Below are the entries; tally the lines holding the string "care" and give only that figure.

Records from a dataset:
-- Opening Marker --

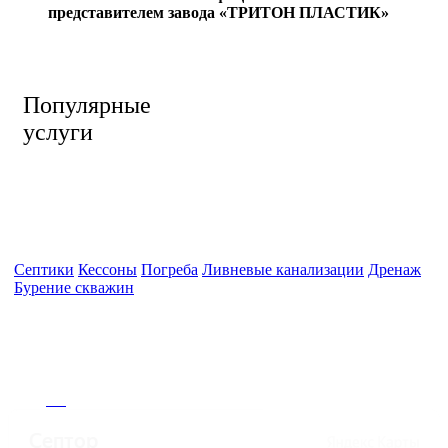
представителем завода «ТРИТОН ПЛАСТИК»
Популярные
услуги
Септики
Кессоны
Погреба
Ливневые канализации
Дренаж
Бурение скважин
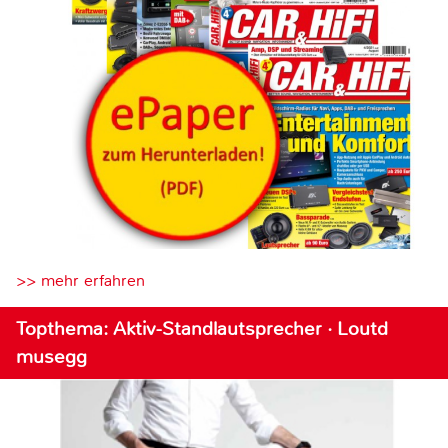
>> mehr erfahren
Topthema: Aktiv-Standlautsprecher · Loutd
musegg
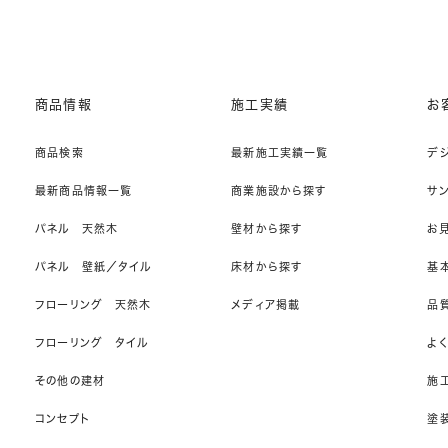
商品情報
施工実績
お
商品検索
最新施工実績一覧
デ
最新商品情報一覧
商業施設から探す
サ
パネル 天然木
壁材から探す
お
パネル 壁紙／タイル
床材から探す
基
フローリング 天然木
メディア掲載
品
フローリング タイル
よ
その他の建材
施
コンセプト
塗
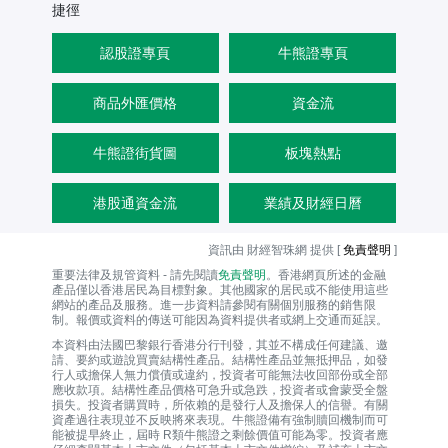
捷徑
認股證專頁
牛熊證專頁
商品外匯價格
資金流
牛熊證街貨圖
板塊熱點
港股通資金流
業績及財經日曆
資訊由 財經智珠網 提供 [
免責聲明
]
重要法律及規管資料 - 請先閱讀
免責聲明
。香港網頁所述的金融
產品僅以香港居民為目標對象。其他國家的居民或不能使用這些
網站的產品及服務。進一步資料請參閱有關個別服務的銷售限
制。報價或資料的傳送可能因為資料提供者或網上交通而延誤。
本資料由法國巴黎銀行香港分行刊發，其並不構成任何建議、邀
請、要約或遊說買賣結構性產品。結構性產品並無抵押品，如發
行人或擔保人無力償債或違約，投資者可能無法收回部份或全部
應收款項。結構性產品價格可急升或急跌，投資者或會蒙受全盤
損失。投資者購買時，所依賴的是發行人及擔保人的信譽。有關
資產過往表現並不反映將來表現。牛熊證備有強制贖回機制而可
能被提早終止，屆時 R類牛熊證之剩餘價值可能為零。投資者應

-- Closing Marker --
-- Opening Marker --

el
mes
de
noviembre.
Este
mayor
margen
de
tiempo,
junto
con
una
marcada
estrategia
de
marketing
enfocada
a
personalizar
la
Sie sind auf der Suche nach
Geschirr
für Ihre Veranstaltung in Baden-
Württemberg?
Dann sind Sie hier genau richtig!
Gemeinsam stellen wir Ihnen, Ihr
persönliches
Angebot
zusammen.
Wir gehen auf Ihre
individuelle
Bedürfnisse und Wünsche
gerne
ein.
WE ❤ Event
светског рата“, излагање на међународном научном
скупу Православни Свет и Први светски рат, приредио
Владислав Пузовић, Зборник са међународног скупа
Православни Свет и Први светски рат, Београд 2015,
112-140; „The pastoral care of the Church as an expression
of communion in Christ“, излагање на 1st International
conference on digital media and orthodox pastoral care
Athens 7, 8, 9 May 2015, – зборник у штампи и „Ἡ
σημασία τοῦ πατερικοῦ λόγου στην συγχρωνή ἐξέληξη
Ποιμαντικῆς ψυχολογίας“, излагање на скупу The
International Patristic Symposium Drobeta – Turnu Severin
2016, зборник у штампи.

-- Closing Marker --

§ **Solution for this task**
2